[Entries taken from a collection]
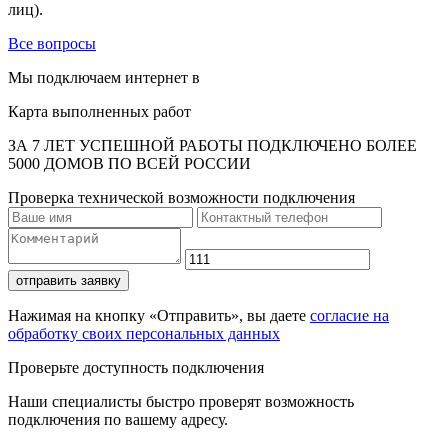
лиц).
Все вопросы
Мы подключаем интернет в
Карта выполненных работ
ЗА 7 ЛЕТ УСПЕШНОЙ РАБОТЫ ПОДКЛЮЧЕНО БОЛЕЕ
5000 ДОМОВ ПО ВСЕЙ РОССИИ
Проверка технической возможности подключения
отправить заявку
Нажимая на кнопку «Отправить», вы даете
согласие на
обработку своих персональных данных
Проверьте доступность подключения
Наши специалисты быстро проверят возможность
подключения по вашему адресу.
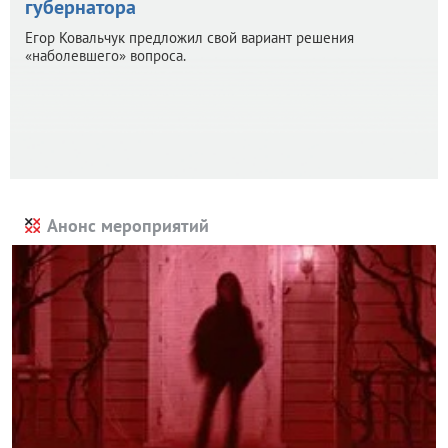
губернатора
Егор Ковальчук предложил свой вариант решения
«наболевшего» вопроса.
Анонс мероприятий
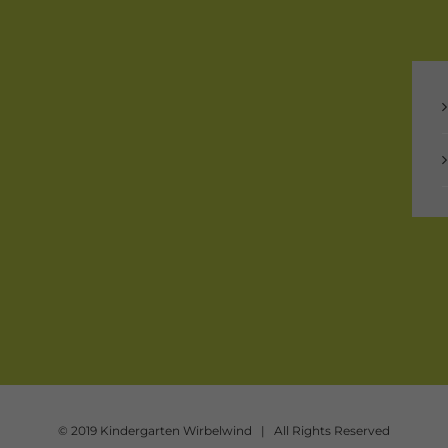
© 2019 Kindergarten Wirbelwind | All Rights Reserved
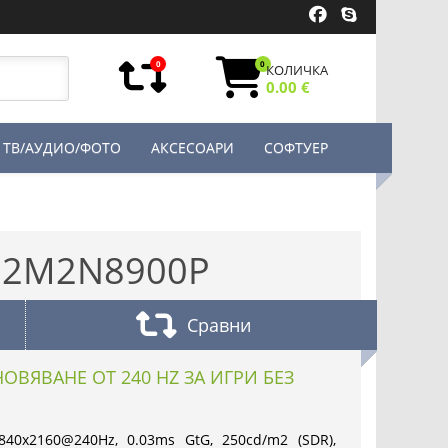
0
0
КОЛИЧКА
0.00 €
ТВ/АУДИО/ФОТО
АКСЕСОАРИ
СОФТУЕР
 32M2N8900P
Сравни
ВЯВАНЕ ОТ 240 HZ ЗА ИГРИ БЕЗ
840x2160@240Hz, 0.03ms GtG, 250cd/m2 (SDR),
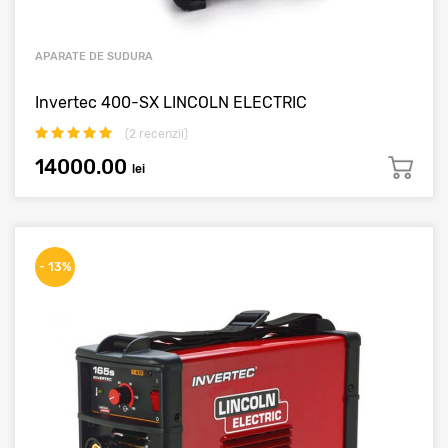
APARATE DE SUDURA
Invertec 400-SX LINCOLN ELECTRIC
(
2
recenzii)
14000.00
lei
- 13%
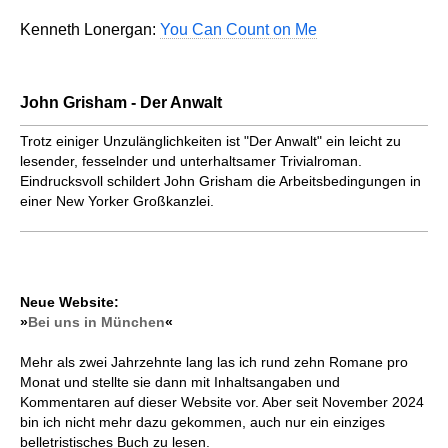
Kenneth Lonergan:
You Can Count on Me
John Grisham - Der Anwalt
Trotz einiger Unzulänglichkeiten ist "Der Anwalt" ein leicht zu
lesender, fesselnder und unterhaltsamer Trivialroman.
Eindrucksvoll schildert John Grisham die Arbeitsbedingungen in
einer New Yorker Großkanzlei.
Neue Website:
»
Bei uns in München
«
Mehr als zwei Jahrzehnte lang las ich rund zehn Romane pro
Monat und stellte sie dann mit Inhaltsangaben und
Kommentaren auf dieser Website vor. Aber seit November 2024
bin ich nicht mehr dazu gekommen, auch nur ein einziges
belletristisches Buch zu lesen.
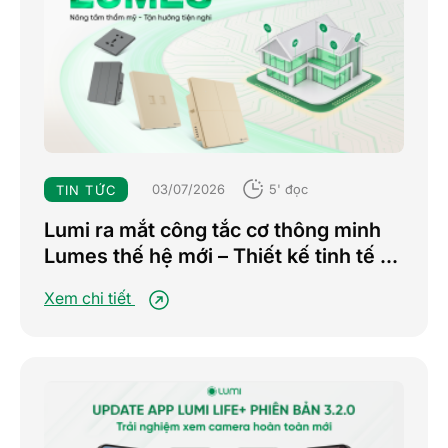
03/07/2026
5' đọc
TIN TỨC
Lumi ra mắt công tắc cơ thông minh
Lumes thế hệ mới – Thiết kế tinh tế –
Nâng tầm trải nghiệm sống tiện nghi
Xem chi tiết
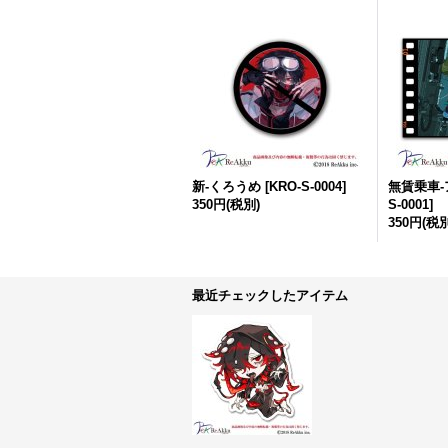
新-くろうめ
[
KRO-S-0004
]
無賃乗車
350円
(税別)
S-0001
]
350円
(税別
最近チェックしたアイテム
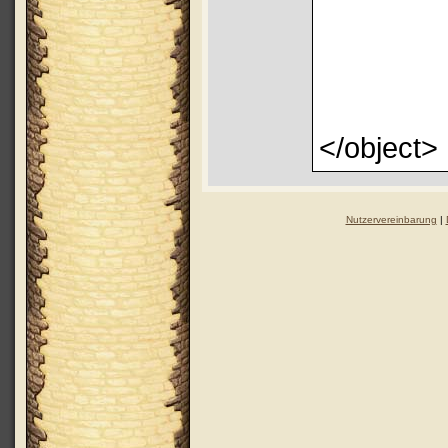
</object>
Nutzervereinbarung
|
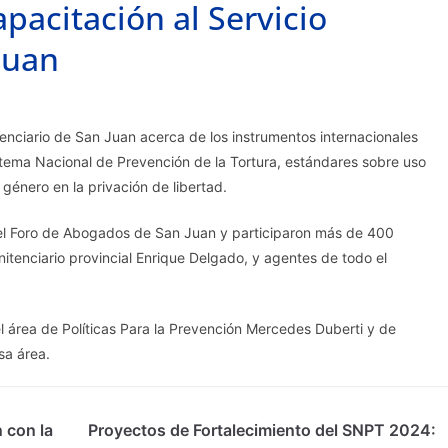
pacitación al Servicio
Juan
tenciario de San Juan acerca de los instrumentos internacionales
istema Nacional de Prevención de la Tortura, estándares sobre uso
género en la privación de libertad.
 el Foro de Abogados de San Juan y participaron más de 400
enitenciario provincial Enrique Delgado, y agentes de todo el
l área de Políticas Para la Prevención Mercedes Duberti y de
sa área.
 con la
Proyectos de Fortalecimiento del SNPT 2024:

● **Assignment**:
Find every line in the records that contains the word "подключения"; copy those lines.

● **Exercise result**:
Проверка технической возможности подключения
Проверьте доступность подключения
подключения по вашему адресу.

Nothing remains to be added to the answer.